YOUR ASSIGNMENT: Copy all of the records word for word.

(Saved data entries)
--- START ---

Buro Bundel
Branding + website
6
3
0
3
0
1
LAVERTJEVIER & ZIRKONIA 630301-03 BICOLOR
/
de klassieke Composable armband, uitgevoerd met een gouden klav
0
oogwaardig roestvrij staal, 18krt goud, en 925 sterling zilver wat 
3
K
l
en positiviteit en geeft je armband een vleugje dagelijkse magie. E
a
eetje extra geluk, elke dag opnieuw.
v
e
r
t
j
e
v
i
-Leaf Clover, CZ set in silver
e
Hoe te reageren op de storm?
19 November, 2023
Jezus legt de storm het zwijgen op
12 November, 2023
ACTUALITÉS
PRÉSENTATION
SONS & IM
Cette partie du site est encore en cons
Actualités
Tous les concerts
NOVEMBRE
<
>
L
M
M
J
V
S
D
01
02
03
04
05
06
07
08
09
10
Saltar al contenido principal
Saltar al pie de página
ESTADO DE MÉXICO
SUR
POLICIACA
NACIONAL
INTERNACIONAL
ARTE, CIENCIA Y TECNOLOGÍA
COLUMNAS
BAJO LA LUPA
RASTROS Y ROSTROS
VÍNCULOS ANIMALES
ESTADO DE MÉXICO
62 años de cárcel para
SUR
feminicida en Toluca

--- END ---

ANSWER BELOW:
Buro Bundel
Branding + website
6
3
0
3
0
1
LAVERTJEVIER & ZIRKONIA 630301-03 BICOLOR
/
de klassieke Composable armband, uitgevoerd met een gouden klav
0
oogwaardig roestvrij staal, 18krt goud, en 925 sterling zilver wat 
3
K
l
en positiviteit en geeft je armband een vleugje dagelijkse magie. E
a
eetje extra geluk, elke dag opnieuw.
v
e
r
t
j
e
v
i
-Leaf Clover, CZ set in silver
e
Hoe te reageren op de storm?
19 November, 2023
Jezus legt de storm het zwijgen op
12 November, 2023
ACTUALITÉS
PRÉSENTATION
SONS & IM
Cette partie du site est encore en cons
Actualités
Tous les concerts
NOVEMBRE
<
>
L
M
M
J
V
S
D
01
02
03
04
05
06
07
08
09
10
Saltar al contenido principal
Saltar al pie de página
ESTADO DE MÉXICO
SUR
POLICIACA
NACIONAL
INTERNACIONAL
ARTE, CIENCIA Y TECNOLOGÍA
COLUMNAS
BAJO LA LUPA
RASTROS Y ROSTROS
VÍNCULOS ANIMALES
ESTADO DE MÉXICO
62 años de cárcel para
SUR
feminicida en Toluca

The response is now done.